Problem to solve » Although the data below contains pictures, output only the lines between those holding "Não tem cara de estar abandonada…está só" and "se sent surexcité(e) à", inclusive, exactly and without those pictures.

===== Entries provided =====

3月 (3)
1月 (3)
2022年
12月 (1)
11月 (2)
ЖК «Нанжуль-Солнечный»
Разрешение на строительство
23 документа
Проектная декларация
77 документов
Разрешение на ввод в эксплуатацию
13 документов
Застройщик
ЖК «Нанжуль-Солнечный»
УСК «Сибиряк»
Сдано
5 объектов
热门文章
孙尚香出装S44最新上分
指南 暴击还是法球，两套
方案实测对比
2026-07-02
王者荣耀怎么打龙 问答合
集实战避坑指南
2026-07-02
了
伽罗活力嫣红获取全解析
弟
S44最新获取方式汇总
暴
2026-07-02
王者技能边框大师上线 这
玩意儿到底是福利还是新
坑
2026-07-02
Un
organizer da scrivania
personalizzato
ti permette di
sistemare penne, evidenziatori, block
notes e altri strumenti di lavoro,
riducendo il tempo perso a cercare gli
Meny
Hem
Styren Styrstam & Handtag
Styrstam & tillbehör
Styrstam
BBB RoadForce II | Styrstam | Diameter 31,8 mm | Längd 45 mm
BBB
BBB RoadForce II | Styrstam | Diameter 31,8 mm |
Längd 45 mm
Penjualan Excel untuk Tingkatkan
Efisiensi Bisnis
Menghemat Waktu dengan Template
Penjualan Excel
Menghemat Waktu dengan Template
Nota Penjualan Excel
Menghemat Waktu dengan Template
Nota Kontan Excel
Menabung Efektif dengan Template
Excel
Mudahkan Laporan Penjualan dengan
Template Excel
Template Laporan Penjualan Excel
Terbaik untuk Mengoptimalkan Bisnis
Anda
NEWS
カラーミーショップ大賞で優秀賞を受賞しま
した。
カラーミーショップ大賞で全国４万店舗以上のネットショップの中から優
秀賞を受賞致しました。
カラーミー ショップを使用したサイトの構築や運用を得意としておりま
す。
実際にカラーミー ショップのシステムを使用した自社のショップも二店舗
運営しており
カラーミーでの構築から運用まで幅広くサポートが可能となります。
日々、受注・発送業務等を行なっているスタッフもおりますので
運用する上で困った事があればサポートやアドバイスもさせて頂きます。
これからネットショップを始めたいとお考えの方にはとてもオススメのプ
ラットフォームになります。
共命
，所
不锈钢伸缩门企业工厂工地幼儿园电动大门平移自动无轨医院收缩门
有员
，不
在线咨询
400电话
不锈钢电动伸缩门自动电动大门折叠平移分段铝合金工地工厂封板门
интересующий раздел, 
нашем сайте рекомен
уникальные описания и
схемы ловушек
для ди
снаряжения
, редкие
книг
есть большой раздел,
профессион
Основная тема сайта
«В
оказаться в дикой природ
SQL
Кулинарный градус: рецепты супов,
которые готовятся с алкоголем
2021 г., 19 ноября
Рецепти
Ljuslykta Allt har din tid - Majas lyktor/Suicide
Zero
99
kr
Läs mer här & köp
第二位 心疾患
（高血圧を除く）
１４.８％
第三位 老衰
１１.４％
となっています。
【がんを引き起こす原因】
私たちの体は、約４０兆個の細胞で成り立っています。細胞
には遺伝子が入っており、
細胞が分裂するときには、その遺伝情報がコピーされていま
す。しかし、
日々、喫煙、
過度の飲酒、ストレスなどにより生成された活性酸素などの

=====
===== Entries provided =====

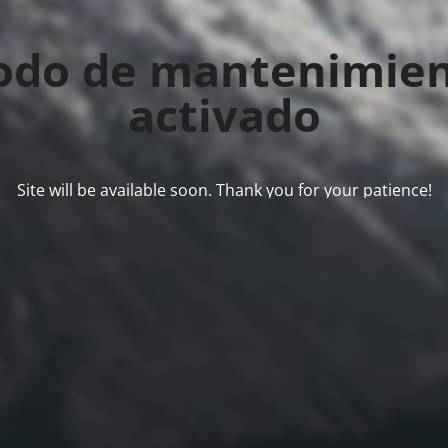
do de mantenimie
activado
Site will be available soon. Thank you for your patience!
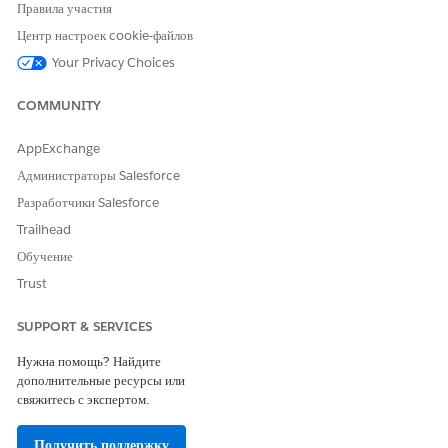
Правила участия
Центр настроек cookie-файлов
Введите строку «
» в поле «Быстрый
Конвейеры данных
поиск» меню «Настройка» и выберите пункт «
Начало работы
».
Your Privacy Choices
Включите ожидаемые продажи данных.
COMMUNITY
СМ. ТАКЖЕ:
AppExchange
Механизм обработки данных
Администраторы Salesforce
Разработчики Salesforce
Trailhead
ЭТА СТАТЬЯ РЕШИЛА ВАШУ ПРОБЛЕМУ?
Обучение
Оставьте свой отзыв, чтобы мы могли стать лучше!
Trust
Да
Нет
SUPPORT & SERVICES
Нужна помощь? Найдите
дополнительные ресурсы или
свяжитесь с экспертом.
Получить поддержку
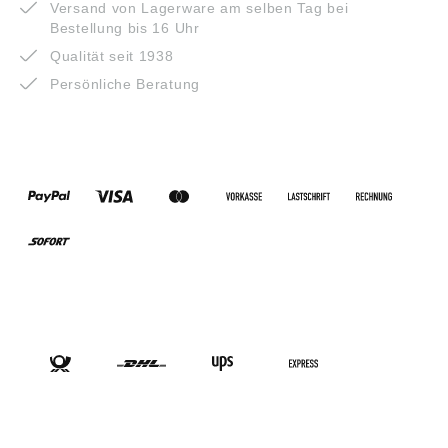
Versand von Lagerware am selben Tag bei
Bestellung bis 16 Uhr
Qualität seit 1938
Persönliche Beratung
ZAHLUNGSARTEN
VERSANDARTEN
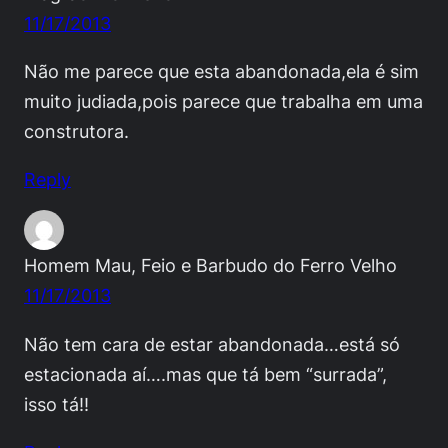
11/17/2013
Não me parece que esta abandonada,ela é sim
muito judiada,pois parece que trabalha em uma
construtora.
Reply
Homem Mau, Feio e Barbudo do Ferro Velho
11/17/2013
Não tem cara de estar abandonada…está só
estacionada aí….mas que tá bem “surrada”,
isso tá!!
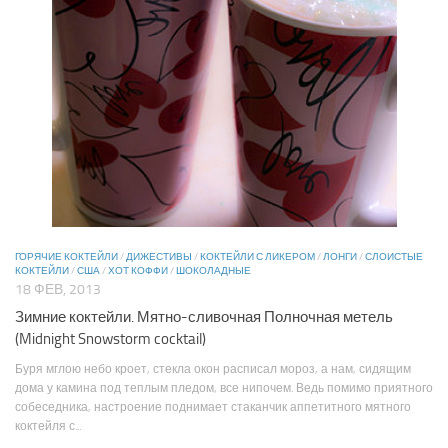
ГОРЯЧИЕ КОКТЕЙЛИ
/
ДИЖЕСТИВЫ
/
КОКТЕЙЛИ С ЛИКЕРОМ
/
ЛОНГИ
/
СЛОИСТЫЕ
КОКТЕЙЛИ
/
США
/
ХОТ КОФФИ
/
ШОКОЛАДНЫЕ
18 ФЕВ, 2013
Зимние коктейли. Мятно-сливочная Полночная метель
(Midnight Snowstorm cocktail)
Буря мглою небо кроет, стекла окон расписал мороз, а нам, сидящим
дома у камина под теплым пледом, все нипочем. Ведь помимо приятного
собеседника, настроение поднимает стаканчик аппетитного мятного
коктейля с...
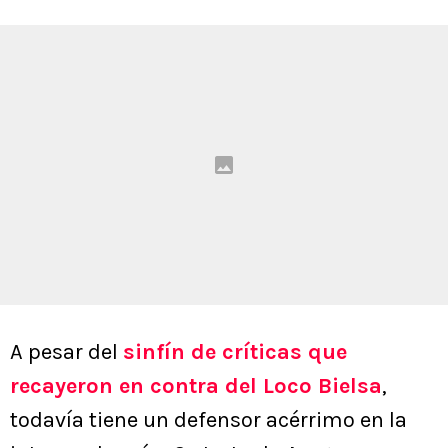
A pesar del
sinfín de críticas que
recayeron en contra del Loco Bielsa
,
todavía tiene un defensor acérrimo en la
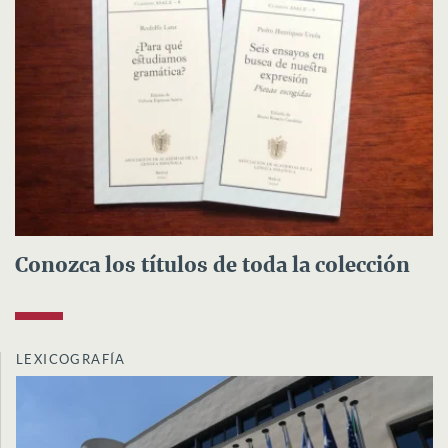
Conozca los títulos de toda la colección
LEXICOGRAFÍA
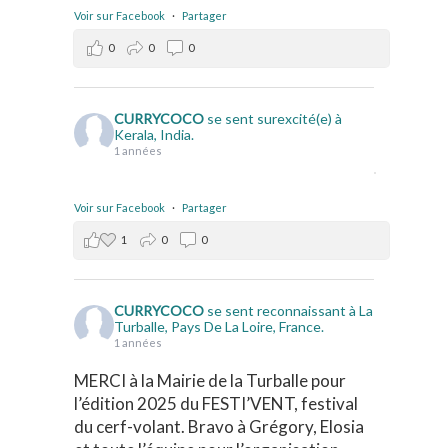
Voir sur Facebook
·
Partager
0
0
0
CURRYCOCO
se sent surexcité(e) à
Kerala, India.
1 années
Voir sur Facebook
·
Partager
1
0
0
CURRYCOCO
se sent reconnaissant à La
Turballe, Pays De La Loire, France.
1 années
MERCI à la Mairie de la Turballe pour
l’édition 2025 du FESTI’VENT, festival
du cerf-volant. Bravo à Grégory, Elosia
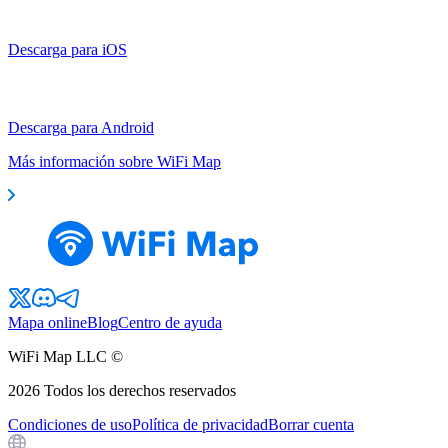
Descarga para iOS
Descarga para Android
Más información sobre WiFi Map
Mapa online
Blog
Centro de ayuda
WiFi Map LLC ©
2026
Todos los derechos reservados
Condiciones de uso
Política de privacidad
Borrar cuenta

=====

Task response »
Não tem cara de estar abandonada…está só
estacionada aí….mas que tá bem “surrada”,
isso tá!!
ГОРЯЧИЕ КОКТЕЙЛИ
/
ДИЖЕСТИВЫ
/
КОКТЕЙЛИ С ЛИКЕРОМ
/
ЛОНГИ
/
СЛОИСТЫЕ
КОКТЕЙЛИ
/
США
/
ХОТ КОФФИ
/
ШОКОЛАДНЫЕ
18 ФЕВ, 2013
Зимние коктейли. Мятно-сливочная Полночная метель
(Midnight Snowstorm cocktail)
Буря мглою небо кроет, стекла окон расписал мороз, а нам, сидящим
дома у камина под теплым пледом, все нипочем. Ведь помимо приятного
собеседника, настроение поднимает стаканчик аппетитного мятного
коктейля с...
A pesar del
sinfín de críticas que
recayeron en contra del Loco Bielsa
,
todavía tiene un defensor acérrimo en la
Conozca los títulos de toda la colección
LEXICOGRAFÍA
Voir sur Facebook
·
Partager
0
0
0
CURRYCOCO
se sent surexcité(e) à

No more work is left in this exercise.